Henrik ignores that. Or maybe he can’t afford to hear it. “His wife was dying. A degenerative nervous system disorder. Progressive. Painful. There was no treatment. No cure. Just deterioration; loss of motor control, nerve signals misfiring, cells dying faster than the body could replace them.”

My stomach twists. I don’t want to feel sympathy. I hate that my body tries to supply it anyway.

“He’d heard rumors about my work,” Henrik continues.

“About the serum. About balance. Restoration. Neural recalibration. The goal was simple in theory: improve nerve conduction, stop cellular death before it became irreversible. Give the body time to heal itself.” His mouth tightens. “He begged me.”

“Begged you to buy something you knew wasn’t ready to be used,” I snap.

“He begged me to save his wife,” Henrik snaps back, irritation flaring before he reins it in, visibly. “I refused at first.”

Of course you did, I think. Long enough to still feel moral asshole.

“But?” I prompt.

“But I was young,” he says. “And greedy. And arrogant enough to believe I could control something that hadn’t yet been controlled.

I told him the serum wasn’t ready. That it was unstable.

That instead of restoring balance, it could distort it.

That it could be fatal. That it could change her personality.

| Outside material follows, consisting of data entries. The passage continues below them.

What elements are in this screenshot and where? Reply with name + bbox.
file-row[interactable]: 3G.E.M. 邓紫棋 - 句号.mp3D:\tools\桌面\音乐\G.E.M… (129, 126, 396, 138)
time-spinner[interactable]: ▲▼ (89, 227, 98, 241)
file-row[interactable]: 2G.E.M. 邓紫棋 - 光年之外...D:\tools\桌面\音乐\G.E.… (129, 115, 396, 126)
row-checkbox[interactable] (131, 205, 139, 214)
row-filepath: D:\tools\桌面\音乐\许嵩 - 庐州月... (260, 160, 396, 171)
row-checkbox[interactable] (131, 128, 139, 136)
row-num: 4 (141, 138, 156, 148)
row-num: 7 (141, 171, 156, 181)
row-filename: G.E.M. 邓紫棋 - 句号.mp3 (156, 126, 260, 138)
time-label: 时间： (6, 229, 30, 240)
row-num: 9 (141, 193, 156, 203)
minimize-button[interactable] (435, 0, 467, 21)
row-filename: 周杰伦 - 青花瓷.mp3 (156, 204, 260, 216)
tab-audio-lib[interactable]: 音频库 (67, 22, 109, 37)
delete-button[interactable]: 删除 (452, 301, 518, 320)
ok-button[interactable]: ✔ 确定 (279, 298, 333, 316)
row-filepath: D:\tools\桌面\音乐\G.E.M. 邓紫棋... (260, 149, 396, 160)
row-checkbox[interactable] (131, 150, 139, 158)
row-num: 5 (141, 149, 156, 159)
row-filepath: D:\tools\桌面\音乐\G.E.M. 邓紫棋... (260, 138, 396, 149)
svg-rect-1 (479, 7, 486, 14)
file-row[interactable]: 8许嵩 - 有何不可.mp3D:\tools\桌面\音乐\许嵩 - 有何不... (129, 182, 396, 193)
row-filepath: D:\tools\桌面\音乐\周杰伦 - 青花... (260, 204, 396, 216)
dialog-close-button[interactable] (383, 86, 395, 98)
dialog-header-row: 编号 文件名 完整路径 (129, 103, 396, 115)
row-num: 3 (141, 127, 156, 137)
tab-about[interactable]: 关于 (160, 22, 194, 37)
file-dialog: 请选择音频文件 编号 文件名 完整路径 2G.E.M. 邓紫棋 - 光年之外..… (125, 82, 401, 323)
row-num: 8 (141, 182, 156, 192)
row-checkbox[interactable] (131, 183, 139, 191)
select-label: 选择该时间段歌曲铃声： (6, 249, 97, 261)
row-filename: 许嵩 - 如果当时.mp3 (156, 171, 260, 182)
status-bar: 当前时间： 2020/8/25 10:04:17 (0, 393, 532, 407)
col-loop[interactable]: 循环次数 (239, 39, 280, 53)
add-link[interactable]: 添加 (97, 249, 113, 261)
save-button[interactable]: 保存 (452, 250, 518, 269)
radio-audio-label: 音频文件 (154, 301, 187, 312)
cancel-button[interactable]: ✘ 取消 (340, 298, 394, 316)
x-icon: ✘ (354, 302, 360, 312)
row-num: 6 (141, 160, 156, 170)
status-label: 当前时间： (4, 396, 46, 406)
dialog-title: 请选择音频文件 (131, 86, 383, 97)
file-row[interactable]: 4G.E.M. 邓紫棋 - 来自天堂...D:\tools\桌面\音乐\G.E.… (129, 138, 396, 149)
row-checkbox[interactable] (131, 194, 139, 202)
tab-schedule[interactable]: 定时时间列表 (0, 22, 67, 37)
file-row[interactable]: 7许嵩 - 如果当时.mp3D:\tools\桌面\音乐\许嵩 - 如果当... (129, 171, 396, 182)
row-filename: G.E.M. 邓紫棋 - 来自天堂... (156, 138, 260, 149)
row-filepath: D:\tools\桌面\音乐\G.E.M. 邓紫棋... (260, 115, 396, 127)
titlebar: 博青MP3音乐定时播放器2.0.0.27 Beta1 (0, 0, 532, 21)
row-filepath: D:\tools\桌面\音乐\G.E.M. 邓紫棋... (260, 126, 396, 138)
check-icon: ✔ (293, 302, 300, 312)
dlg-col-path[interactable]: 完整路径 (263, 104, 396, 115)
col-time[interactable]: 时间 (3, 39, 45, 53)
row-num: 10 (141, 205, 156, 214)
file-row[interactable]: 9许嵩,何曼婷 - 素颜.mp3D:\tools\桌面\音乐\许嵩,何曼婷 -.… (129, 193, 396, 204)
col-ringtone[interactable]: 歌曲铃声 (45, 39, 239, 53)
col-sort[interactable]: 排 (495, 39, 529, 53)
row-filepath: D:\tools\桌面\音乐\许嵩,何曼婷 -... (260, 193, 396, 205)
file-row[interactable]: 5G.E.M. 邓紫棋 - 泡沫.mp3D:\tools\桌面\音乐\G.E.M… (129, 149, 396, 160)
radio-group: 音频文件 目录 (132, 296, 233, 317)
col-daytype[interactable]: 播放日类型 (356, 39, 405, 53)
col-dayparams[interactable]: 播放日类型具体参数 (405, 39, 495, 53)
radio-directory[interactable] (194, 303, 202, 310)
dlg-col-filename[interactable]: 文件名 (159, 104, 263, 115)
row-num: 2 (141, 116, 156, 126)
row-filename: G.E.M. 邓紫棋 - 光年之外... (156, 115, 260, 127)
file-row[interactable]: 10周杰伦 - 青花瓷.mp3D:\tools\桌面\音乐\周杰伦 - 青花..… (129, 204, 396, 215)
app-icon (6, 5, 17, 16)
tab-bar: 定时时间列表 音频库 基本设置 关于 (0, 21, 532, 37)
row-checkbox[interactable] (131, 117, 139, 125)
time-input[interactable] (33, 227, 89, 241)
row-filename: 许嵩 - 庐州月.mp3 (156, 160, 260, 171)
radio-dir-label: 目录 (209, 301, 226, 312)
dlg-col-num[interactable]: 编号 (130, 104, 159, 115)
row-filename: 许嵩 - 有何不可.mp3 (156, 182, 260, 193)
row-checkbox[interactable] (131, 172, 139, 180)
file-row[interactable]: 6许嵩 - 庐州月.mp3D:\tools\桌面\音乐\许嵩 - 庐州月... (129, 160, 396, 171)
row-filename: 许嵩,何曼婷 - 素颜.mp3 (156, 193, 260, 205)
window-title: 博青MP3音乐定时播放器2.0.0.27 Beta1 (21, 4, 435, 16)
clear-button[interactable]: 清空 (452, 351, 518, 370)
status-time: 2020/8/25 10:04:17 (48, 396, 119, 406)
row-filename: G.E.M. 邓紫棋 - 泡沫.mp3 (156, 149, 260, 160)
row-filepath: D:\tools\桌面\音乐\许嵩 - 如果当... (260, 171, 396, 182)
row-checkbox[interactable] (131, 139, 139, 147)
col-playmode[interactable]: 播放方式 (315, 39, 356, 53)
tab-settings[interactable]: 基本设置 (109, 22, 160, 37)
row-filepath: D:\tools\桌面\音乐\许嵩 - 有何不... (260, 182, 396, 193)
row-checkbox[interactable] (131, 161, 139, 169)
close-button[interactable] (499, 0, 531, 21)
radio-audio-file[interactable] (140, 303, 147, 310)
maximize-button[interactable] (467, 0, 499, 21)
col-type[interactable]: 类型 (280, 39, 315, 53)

That it might accelerate damage instead of stopping it. ”

“And he didn’t care,” I say.

“He cared,” Henrik insists. “He just cared more about her than about the risk.”

My hands curl into fists again. “So you gave it to him anyway.”

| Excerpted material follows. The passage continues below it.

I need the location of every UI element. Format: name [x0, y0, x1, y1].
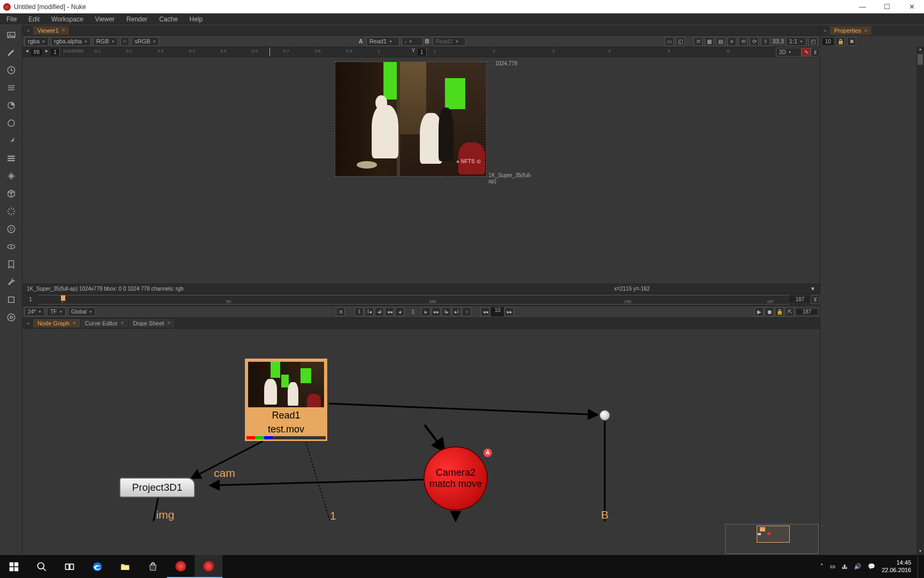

Henrik shakes his head. “Yes, but not the final compound as what it is now. It was a prototype. A first demonstration. Unbalanced. Incomplete.”

“You gave him the unbalanced version,” I say slowly, the pieces sliding together in my mind with nauseating clarity. “You gave a desperate man a chemical weapon!?”

Henrik closes his eyes.

“What I hadn’t thought of,” he says quietly ignoring me, “in the process of trying to save her… ásgeir ran tests with the serum to test its balance, the dosage. He believed the balance was achievable if he could just adjust the variables. The dosage. The exposure. The subject.”

My chest tightens painfully. “So he practiced.”

Henrik opens his eyes again, and there it is. The truth he’s been circling like a coward.

“He needed a living nervous system,” Henrik says. “One young enough to adapt. To survive repeated recalibration.”

I take a step back, because my legs suddenly feel like they’re made of water.

“On his son,” I finish for him.

The silence after that is deafening.

Henrik doesn’t deny it. He doesn’t rush to soften it with language or justification. He just stands there, shoulders rigid, jaw clenched, like a man who knows he’s already been sentenced.

“ásgeir never told me who the subject was,” he says, like that matters. “Not at first. When I realized—when I suspected—it was already too late. The damage was done.”

“The damage,” I repeat, my voice lethal. “You mean Vapor.”

Henrik flinches at the name now.

“That’s why you see him as a monster,” I say, understanding blooming in my chest like something poisonous. “Because every time you look at him, you see your mistake. Your own fucking failure. Your unbalanced serum walking around with a gun.”

“That is not—”

“You made him,” I cut in. “Not with intent. Not directly. But he is the way he is because of you, because of what you created.”

Halldórsson shifts again, uneasy now. He doesn’t interrupt. He can’t. This isn’t an interrogation anymore. This is a reckoning.